Your objective: Where the records hold the string "ZEUGEN", show the whole line it sits on.

━━━━━━━━━━━━━━━━━━━━━━━━━━━━━━

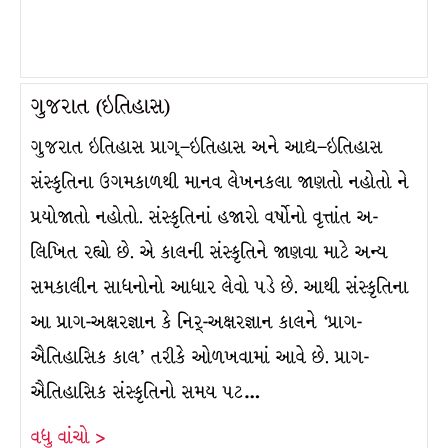
ગુજરાત (ઇતિહાસ)
ગુજરાત ઇતિહાસ પ્રાગ્–ઇતિહાસ અને આદ્ય–ઇતિહાસ
સંસ્કૃતિના ઉગમકાળથી માનવ લેખનકલા જાણતો નહોતો ને
પ્રયોજાતો નહોતો. સંસ્કૃતિનાં હજારો વર્ષોનો વૃત્તાંત અ-
લિખિત રહ્યો છે. એ કાલની સંસ્કૃતિને જાણવા માટે અન્ય
સમકાલીન સાધનોનો આધાર લેવો પડે છે. આથી સંસ્કૃતિના
આ પ્રાગ-અક્ષરજ્ઞાન કે નિર્-અક્ષરજ્ઞાન કાલને ‘પ્રાગ-
ઐતિહાસિક કાલ’ તરીકે ઓળખવામાં આવે છે. પ્રાગ-
ઐતિહાસિક સંસ્કૃતિનો સમય પટ…
વધુ વાંચો >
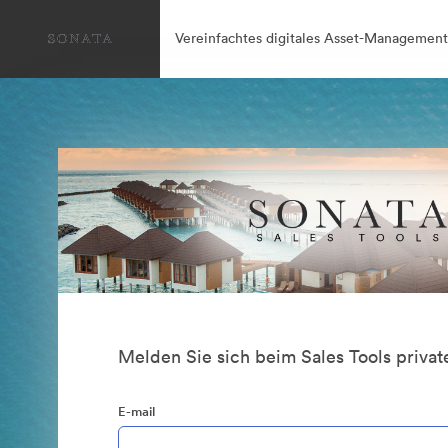
Vereinfachtes digitales Asset-Management
Melden Sie sich beim Sales Tools private
E-mail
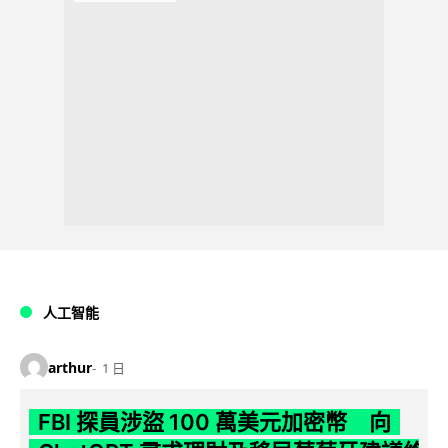
人工智能
arthur
1 日
FBI 探員涉盜 100 萬美元加密幣 向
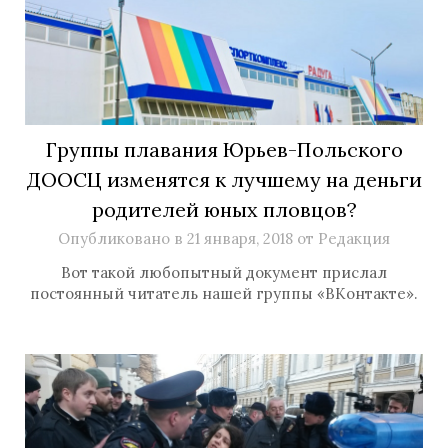
Группы плавания Юрьев-Польского
ДООСЦ изменятся к лучшему на деньги
родителей юных пловцов?
Опубликовано в
21 января, 2018
от
Редакция
Вот такой любопытный документ прислал
постоянный читатель нашей группы «ВКонтакте».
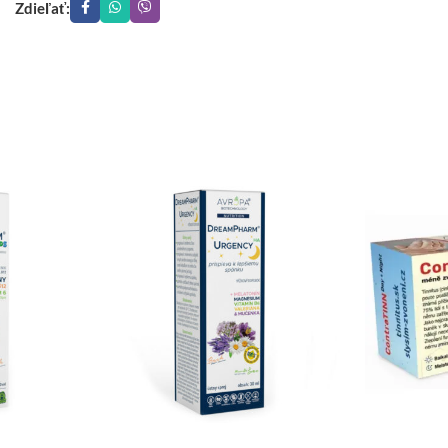
Zdieľať:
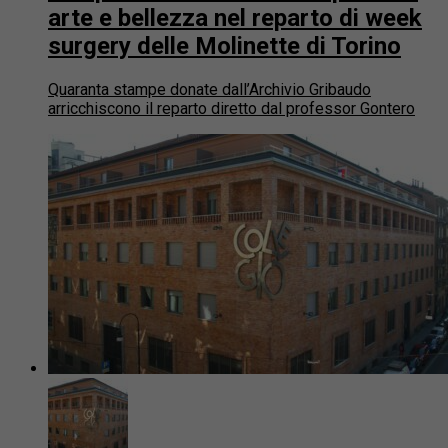
arte e bellezza nel reparto di week
surgery delle Molinette di Torino
Quaranta stampe donate dall’Archivio Gribaudo
arricchiscono il reparto diretto dal professor Gontero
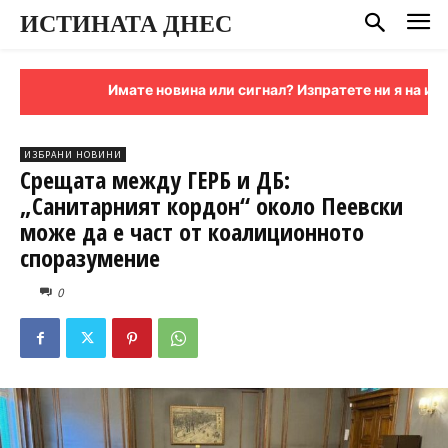
ИСТИНАТА ДНЕС
Имате новина или сигнал? Изпратете ни я на имейл
ИЗБРАНИ НОВИНИ
Срещата между ГЕРБ и ДБ:
„Санитарният кордон“ около Пеевски
може да е част от коалиционното
споразумение
0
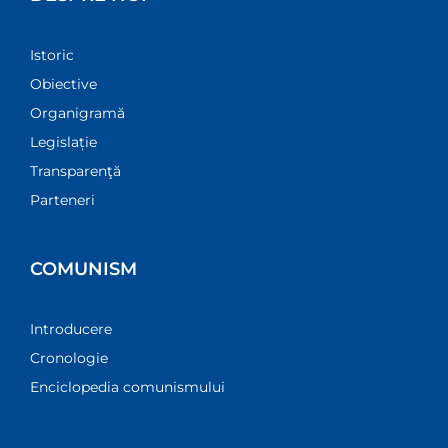
Istoric
Obiective
Organigramă
Legislație
Transparenţă
Parteneri
COMUNISM
Introducere
Cronologie
Enciclopedia comunismului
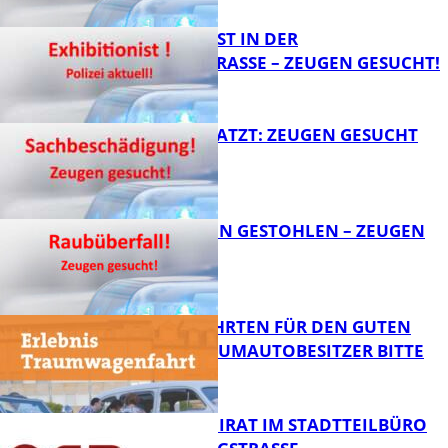
EXHIBITIONIST IN DER
VELMANNSTRASSE – ZEUGEN GESUCHT!
FB News
AUTO ZERKRATZT: ZEUGEN GESUCHT
FB News
TEURE KETTEN GESTOHLEN – ZEUGEN
GESUCHT!
FB News
SPENDENFAHRTEN FÜR DEN GUTEN
ZWECK – TRAUMAUTOBESITZER BITTE
MELDEN!
FB News
SENIORENBEIRAT IM STADTTEILBÜRO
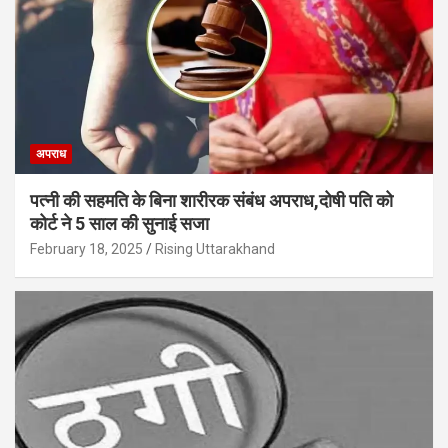
अपराध
पत्नी की सहमति के बिना शारीरक संबंध अपराध,दोषी पति को
कोर्ट ने 5 साल की सुनाई सजा
February 18, 2025
Rising Uttarakhand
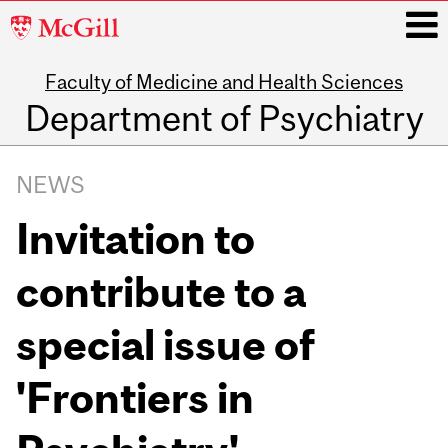
McGill
University
Faculty of Medicine and Health Sciences
i
Department of Psychiatry
Main
navigation
NEWS
Invitation to
contribute to a
special issue of
'Frontiers in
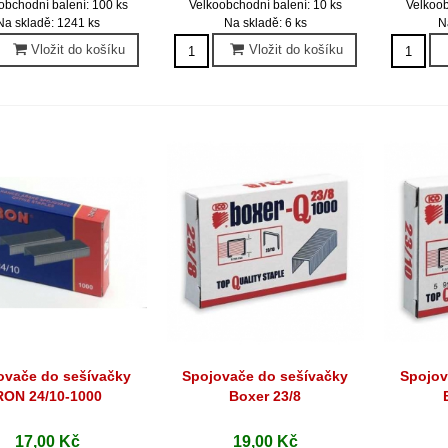
obchodní balení: 100 ks
Velkoobchodní balení: 10 ks
Velkoob
Na skladě: 1241 ks
Na skladě: 6 ks
N
Vložit do košíku
Vložit do košíku
ovače do sešívačky
Spojovače do sešívačky
Spojov
Rychlý náhled
Rychlý náhled
Ryc
RON 24/10-1000
Boxer 23/8
17,00 Kč
19,00 Kč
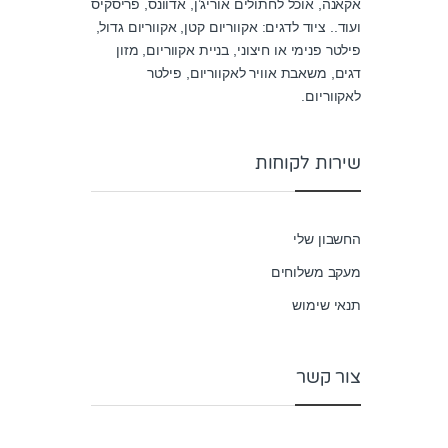
t
אקאנה, אוכל לחתולים אוריג’ן, אדוונס, פריסקיס
o
ועוד.. ציוד לדגים: אקווריום קטן, אקווריום גדול,
f
5
פילטר פנימי או חיצוני, בניית אקווריום, מזון
דגים, משאבת אוויר לאקווריום, פילטר
לאקווריום.
שירות לקוחות
החשבון שלי
מעקב משלוחים
תנאי שימוש
צור קשר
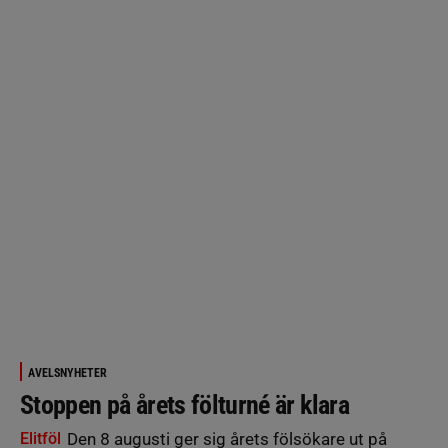
AVELSNYHETER
Stoppen på årets fölturné är klara
Elitföl
Den 8 augusti ger sig årets fölsökare ut på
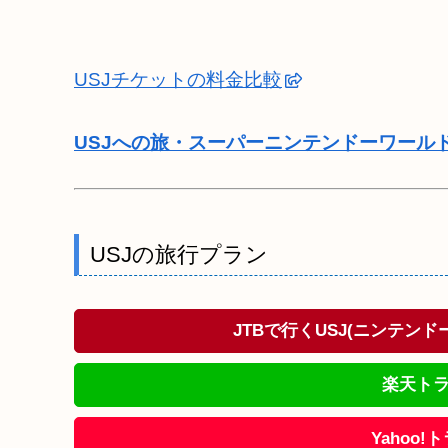
USJチケットの料金比較
USJへの旅・スーパーニンテンドーワール
USJの旅行プラン
JTBで行くUSJ(ニンテン
楽天トラ
Yahoo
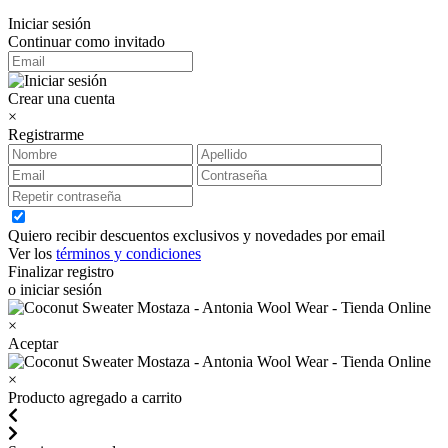
Iniciar sesión
Continuar como invitado
Crear una cuenta
×
Registrarme
Quiero recibir descuentos exclusivos y novedades por email
Ver los
términos y condiciones
Finalizar registro
o iniciar sesión
×
Aceptar
×
Producto agregado a carrito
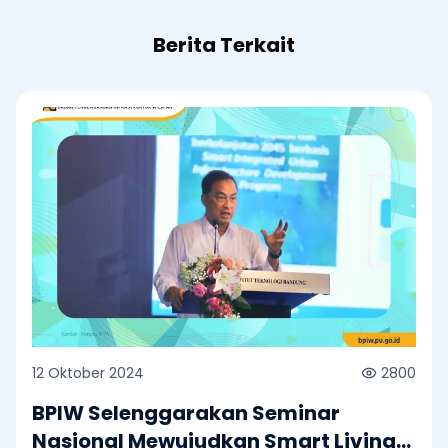
Berita Terkait
12 Oktober 2024
2800
BPIW Selenggarakan Seminar
Nasional Mewujudkan Smart Living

━━━━━━━━━━━━━━━━━━━━━━━━━━━━━━

Exercise response:
VELMANNSTRASSE – ZEUGEN GESUCHT!
AUTO ZERKRATZT: ZEUGEN GESUCHT
TEURE KETTEN GESTOHLEN – ZEUGEN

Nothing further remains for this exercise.